Cette concentration sur quelques titres à forte croissance a faussé la perception globale des performances du marché américain. Pour mettre cela en perspective, il est instructif de considérer la "décennie perdue" pour les actions américaines, de 1999 à 2009.

Au cours de cette période, le marché américain est resté relativement stable, tandis que les marchés émergents ont enregistré de solides rendements à deux chiffres. Cela nous rappelle que le leadership du marché est cyclique et que la domination récente des actions américaines ne garantit pas une surperformance future.
Les marchés émergents comportent des risques supplémentaires, notamment l'instabilité politique, la volatilité des devises et des systèmes économiques moins matures. Les investisseurs qui prennent ces risques devraient, en théorie, être récompensés à long terme pour leur tolérance à ces incertitudes.

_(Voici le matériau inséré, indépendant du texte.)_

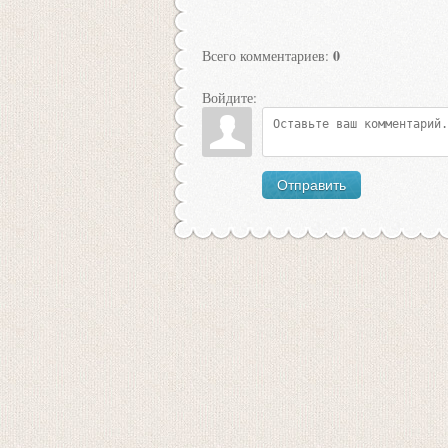
0
Всего комментариев
:
Войдите:
Отправить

Enfin, l'inclusion des marchés émergents dans un portefeuille peut être une décision stratégique pour une croissance diversifiée à long terme. Ces marchés se caractérisent souvent par une population jeune et en pleine croissance, ainsi que par une urbanisation croissante, ce qui stimule la demande des consommateurs et pourrait conduire à une expansion économique significative.
Les ETF à surveiller pour les actions des marchés développés et émergents
Lorsqu'il s'agit de constituer l'allocation en actions internationales d'un portefeuille, mon principal objectif est de garantir une exposition à faible coût au bêta du marché. Cette stratégie consiste à suivre passivement de grands indices, ce qui présente plusieurs avantages.
En s'alignant sur les mouvements généraux du marché, les investisseurs peuvent s'attendre à une réduction de l'écart de suivi - la divergence par rapport à la performance de l'indice de référence - ce qui peut être crucial pour ceux qui recherchent des résultats prévisibles.
En outre, cette approche se traduit souvent par une diminution de la rotation, ce qui signifie moins de transactions et de coûts associés, ce qui contribue à maintenir l'efficacité et à préserver les rendements.
En outre, les ratios de dépenses inférieurs associés aux ETF à gestion passive constituent un avantage significatif. Ils réduisent l'impact sur la performance des options d'investissement plus coûteuses, ce qui en fait une source de risque facilement contrôlable.
Deux des ETF que je surveille en ce moment sont le Franklin International Equity Index ETF (FLUR) et le Franklin Emerging Markets Equity Index ETF (FLEM).
Avec un ratio de frais de 0,10 % et 0,33 % respectivement, ces deux FNB offrent une exposition abordable à l'indice Solactive GBS Developed Markets ex-North America Large & Mid Cap et à l'indice Solactive GBS Emerging Markets Large & Mid Cap.
Pour ce qui est de la construction du portefeuille, l'adoption d'une approche "noyau et exploration" peut offrir un cadre structuré mais flexible pour l'exposition internationale. Des ETF tels que FLUR et FLEM peuvent servir de "noyau dur" à l'allocation internationale, en offrant une exposition large et diversifiée aux marchés développés et émergents, respectivement.
Autour de ce noyau, les investisseurs peuvent "explorer" avec des ETF internationaux spécifiques à un facteur ou à un style. Il peut s'agir de privilégier les dividendes pour les revenus, la qualité pour la stabilité, la faible volatilité pour la gestion des risques, l'élan pour la croissance ou la valeur pour la surperformance potentielle.
Veuillez noter que cet article est publié à titre d'information uniquement et ne constitue en aucun cas un conseil en investissement. Il est essentiel que vous demandiez conseil à un professionnel de la finance agréé avant de prendre une décision d'investissement.